# [What the exercise asks]
Restate the records that follow. Every word must match.

# [Records for the task]
--- START ---

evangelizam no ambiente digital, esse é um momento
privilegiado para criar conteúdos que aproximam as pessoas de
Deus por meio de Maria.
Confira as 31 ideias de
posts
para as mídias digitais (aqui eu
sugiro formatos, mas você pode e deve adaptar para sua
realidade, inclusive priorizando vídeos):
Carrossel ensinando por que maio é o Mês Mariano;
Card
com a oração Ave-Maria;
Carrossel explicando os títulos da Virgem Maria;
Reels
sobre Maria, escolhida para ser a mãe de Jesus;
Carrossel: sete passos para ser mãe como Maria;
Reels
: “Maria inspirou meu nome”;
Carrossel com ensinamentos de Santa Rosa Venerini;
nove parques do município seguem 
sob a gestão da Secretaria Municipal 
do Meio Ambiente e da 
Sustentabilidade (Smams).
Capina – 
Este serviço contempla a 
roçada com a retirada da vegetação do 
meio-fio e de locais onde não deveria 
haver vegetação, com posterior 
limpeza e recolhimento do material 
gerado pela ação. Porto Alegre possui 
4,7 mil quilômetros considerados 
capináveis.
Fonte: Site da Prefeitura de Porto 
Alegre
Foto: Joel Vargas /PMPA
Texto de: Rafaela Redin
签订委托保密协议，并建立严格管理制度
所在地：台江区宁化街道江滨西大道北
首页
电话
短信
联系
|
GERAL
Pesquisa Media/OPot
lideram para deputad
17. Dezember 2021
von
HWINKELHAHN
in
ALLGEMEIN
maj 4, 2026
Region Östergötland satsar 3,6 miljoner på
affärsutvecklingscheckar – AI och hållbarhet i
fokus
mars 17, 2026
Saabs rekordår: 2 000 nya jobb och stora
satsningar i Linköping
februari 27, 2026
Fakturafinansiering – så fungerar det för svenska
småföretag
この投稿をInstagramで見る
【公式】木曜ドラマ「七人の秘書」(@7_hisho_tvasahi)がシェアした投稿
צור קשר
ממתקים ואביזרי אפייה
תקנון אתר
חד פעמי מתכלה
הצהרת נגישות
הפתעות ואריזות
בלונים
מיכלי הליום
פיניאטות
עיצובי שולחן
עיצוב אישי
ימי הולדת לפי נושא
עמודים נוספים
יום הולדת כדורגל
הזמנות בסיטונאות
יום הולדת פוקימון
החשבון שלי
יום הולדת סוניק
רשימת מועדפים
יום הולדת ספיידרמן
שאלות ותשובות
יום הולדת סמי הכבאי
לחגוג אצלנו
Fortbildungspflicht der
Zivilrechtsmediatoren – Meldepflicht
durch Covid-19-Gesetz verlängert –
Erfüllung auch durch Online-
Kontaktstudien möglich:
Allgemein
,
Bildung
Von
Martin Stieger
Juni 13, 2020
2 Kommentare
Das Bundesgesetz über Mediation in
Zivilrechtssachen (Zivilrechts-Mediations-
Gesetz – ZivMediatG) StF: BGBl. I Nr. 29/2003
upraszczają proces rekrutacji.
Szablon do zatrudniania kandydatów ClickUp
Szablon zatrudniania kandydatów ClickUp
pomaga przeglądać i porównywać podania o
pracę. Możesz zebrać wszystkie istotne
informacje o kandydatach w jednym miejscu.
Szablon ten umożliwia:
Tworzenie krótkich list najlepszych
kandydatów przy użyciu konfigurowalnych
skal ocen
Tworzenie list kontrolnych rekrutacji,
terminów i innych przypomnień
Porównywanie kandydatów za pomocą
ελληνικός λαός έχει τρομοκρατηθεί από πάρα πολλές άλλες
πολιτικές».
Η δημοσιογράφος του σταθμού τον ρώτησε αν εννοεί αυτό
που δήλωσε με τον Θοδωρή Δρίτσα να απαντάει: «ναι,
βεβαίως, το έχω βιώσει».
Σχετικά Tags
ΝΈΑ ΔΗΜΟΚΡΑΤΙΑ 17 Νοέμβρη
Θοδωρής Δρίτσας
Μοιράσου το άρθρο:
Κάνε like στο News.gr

--- END ---

# [Written response]
evangelizam no ambiente digital, esse é um momento
privilegiado para criar conteúdos que aproximam as pessoas de
Deus por meio de Maria.
Confira as 31 ideias de
posts
para as mídias digitais (aqui eu
sugiro formatos, mas você pode e deve adaptar para sua
realidade, inclusive priorizando vídeos):
Carrossel ensinando por que maio é o Mês Mariano;
Card
com a oração Ave-Maria;
Carrossel explicando os títulos da Virgem Maria;
Reels
sobre Maria, escolhida para ser a mãe de Jesus;
Carrossel: sete passos para ser mãe como Maria;
Reels
: “Maria inspirou meu nome”;
Carrossel com ensinamentos de Santa Rosa Venerini;
nove parques do município seguem 
sob a gestão da Secretaria Municipal 
do Meio Ambiente e da 
Sustentabilidade (Smams).
Capina – 
Este serviço contempla a 
roçada com a retirada da vegetação do 
meio-fio e de locais onde não deveria 
haver vegetação, com posterior 
limpeza e recolhimento do material 
gerado pela ação. Porto Alegre possui 
4,7 mil quilômetros considerados 
capináveis.
Fonte: Site da Prefeitura de Porto 
Alegre
Foto: Joel Vargas /PMPA
Texto de: Rafaela Redin
签订委托保密协议，并建立严格管理制度
所在地：台江区宁化街道江滨西大道北
首页
电话
短信
联系
|
GERAL
Pesquisa Media/OPot
lideram para deputad
17. Dezember 2021
von
HWINKELHAHN
in
ALLGEMEIN
maj 4, 2026
Region Östergötland satsar 3,6 miljoner på
affärsutvecklingscheckar – AI och hållbarhet i
fokus
mars 17, 2026
Saabs rekordår: 2 000 nya jobb och stora
satsningar i Linköping
februari 27, 2026
Fakturafinansiering – så fungerar det för svenska
småföretag
この投稿をInstagramで見る
【公式】木曜ドラマ「七人の秘書」(@7_hisho_tvasahi)がシェアした投稿
צור קשר
ממתקים ואביזרי אפייה
תקנון אתר
חד פעמי מתכלה
הצהרת נגישות
הפתעות ואריזות
בלונים
מיכלי הליום
פיניאטות
עיצובי שולחן
עיצוב אישי
ימי הולדת לפי נושא
עמודים נוספים
יום הולדת כדורגל
הזמנות בסיטונאות
יום הולדת פוקימון
החשבון שלי
יום הולדת סוניק
רשימת מועדפים
יום הולדת ספיידרמן
שאלות ותשובות
יום הולדת סמי הכבאי
לחגוג אצלנו
Fortbildungspflicht der
Zivilrechtsmediatoren – Meldepflicht
durch Covid-19-Gesetz verlängert –
Erfüllung auch durch Online-
Kontaktstudien möglich:
Allgemein
,
Bildung
Von
Martin Stieger
Juni 13, 2020
2 Kommentare
Das Bundesgesetz über Mediation in
Zivilrechtssachen (Zivilrechts-Mediations-
Gesetz – ZivMediatG) StF: BGBl. I Nr. 29/2003
upraszczają proces rekrutacji.
Szablon do zatrudniania kandydatów ClickUp
Szablon zatrudniania kandydatów ClickUp
pomaga przeglądać i porównywać podania o
pracę. Możesz zebrać wszystkie istotne
informacje o kandydatach w jednym miejscu.
Szablon ten umożliwia:
Tworzenie krótkich list najlepszych
kandydatów przy użyciu konfigurowalnych
skal ocen
Tworzenie list kontrolnych rekrutacji,
terminów i innych przypomnień
Porównywanie kandydatów za pomocą
ελληνικός λαός έχει τρομοκρατηθεί από πάρα πολλές άλλες
πολιτικές».
Η δημοσιογράφος του σταθμού τον ρώτησε αν εννοεί αυτό
που δήλωσε με τον Θοδωρή Δρίτσα να απαντάει: «ναι,
βεβαίως, το έχω βιώσει».
Σχετικά Tags
ΝΈΑ ΔΗΜΟΚΡΑΤΙΑ 17 Νοέμβρη
Θοδωρής Δρίτσας
Μοιράσου το άρθρο:
Κάνε like στο News.gr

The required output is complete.